Starting the project in the unoccupied CB4 gave the field crews and project team time to evaluate and refine execution of work before proceeding into occupied areas of the airport where access and work would be restricted. Crews developed efficient work processes whereas ceiling components were removed, new paging system speakers installed, speakers and ambient noise sensors wired, ceiling components reinstalled, conduit and data wire installed with home-runs back to assigned IDF/MDF closets, installing head-end equipment in the IDF/MDF closets, testing and commissioning the system, and training personnel for immediate use. Ancillary work also included installing AC split units in the new paging system equipment rooms, access-control devices (door card readers), and security cameras.

The installation of the paging system in B Gates required other means to hang speakers in the cluster building due to test results showing levels of asbestos in the ceiling. This required a high-level of planning and coordination with the Airport Central Command, since Airlines had to be moved to non-occupied gates while crews in scissor-lifts on the tarmac removed glazing and drilled holes through the mullions to route conduit for new speakers. This work required careful consideration, planning, and execution to ensure that plane traffic was not hindered, and all debris (metal shavings) were removed from the tarmac to prevent any damage to aircraft.
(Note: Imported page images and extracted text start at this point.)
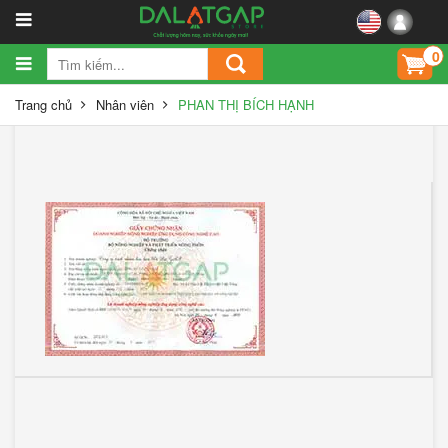
0
Trang chủ
Nhân viên
PHAN THỊ BÍCH HẠNH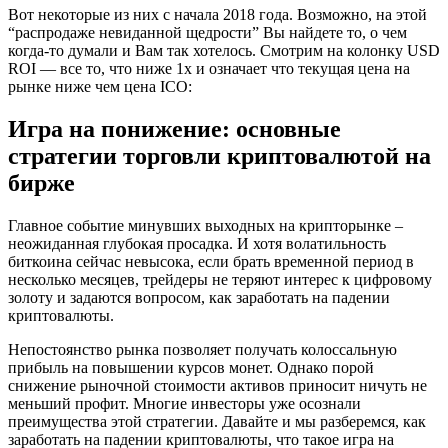
Вот некоторые из них с начала 2018 года. Возможно, на этой
“распродаже невиданной щедрости” Вы найдете то, о чем
когда-то думали и Вам так хотелось. Смотрим на колонку USD
ROI — все то, что ниже 1x и означает что текущая цена на
рынке ниже чем цена ICO:
Игра на понижение: основные
стратегии торговли криптовалютой на
бирже
Главное событие минувших выходных на крипторынке –
неожиданная глубокая просадка. И хотя волатильность
биткоина сейчас невысока, если брать временной период в
несколько месяцев, трейдеры не теряют интерес к цифровому
золоту и задаются вопросом, как заработать на падении
криптовалюты.
Непостоянство рынка позволяет получать колоссальную
прибыль на повышении курсов монет. Однако порой
снижение рыночной стоимости активов приносит ничуть не
меньший профит. Многие инвесторы уже осознали
преимущества этой стратегии. Давайте и мы разберемся, как
заработать на падении криптовалюты, что такое игра на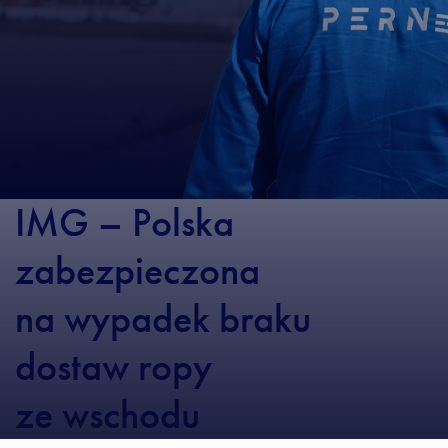
IMG – Polska
zabezpieczona
na wypadek braku
dostaw ropy
ze wschodu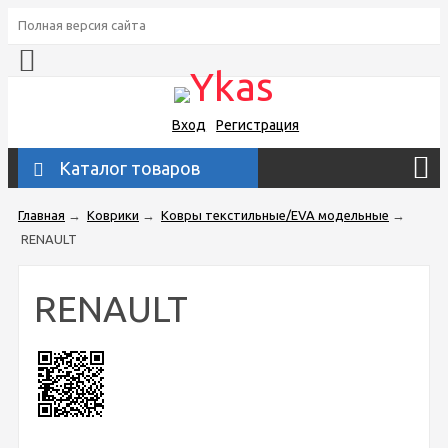
Полная версия сайта
Вход
Регистрация
Каталог товаров
Главная
→
Коврики
→
Ковры текстильные/EVA модельные
→
RENAULT
RENAULT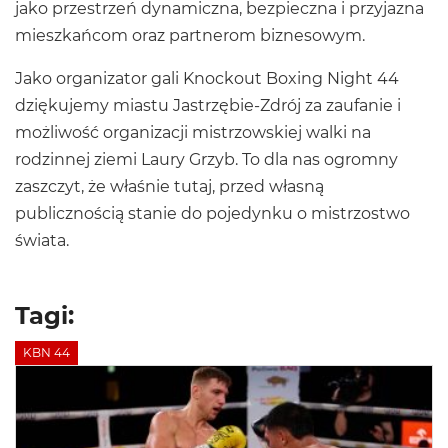
jako przestrzeń dynamiczna, bezpieczna i przyjazna
mieszkańcom oraz partnerom biznesowym.
Jako organizator gali Knockout Boxing Night 44
dziękujemy miastu Jastrzębie-Zdrój za zaufanie i
możliwość organizacji mistrzowskiej walki na
rodzinnej ziemi Laury Grzyb. To dla nas ogromny
zaszczyt, że właśnie tutaj, przed własną
publicznością stanie do pojedynku o mistrzostwo
świata.
Tagi:
KBN 44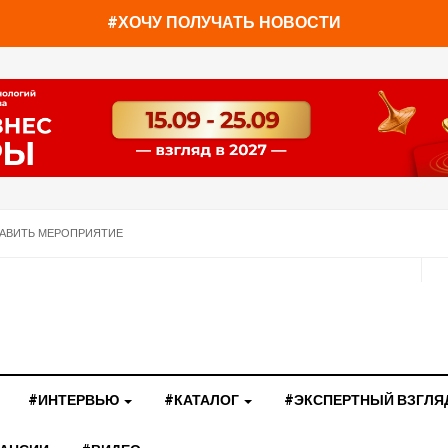
#ХОЧУ ПОЛУЧАТЬ НОВОСТИ
АВИТЬ МЕРОПРИЯТИЕ
#ИНТЕРВЬЮ
#КАТАЛОГ
#ЭКСПЕРТНЫЙ ВЗГЛЯ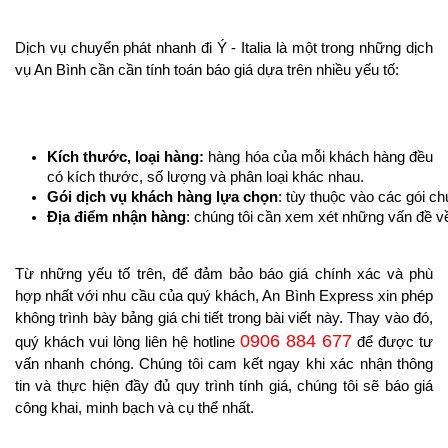
Dịch vụ chuyển phát nhanh đi Ý - Italia là một trong những dịch
vụ An Bình cần cần tính toán báo giá dựa trên nhiều yếu tố:
Kích thước, loại hàng:
hàng hóa của mỗi khách hàng đều
có kích thước, số lượng và phân loại khác nhau.
Gói dịch vụ khách hàng lựa chọn
: tùy thuộc vào các gói ch
Địa điểm nhận hàng
: chúng tôi cần xem xét những vấn đề v
Từ những yếu tố trên, để đảm bảo báo giá chính xác và phù
hợp nhất với nhu cầu của quý khách, An Bình Express xin phép
không trình bày bảng giá chi tiết trong bài viết này. Thay vào đó,
0906 884 677
quý khách vui lòng liên hệ hotline
để được tư
vấn nhanh chóng. Chúng tôi cam kết ngay khi xác nhận thông
tin và thực hiện đầy đủ quy trình tính giá, chúng tôi sẽ báo giá
công khai, minh bạch và cụ thể nhất.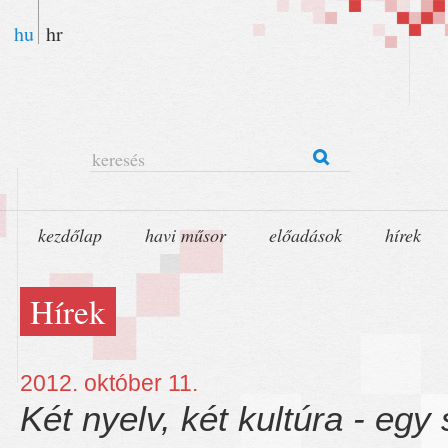
hu
hr
keresés
kezdőlap
havi műsor
előadások
hírek
Hírek
2012. október 11.
Két nyelv, két kultúra - egy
The project improved the airport paging system over a 5 million SF area while also enhancing security cameras and access door controls. The work additionally entailed miscellaneous tenant improvements. Construction took place inside a highly restricted and controlled area with 24-hour operations. Martin-Harris had 50 people on site during the peak of construction activity, recording 34,000 man-hours without a lost-time incident, and the project received an AGC Safe Site Award.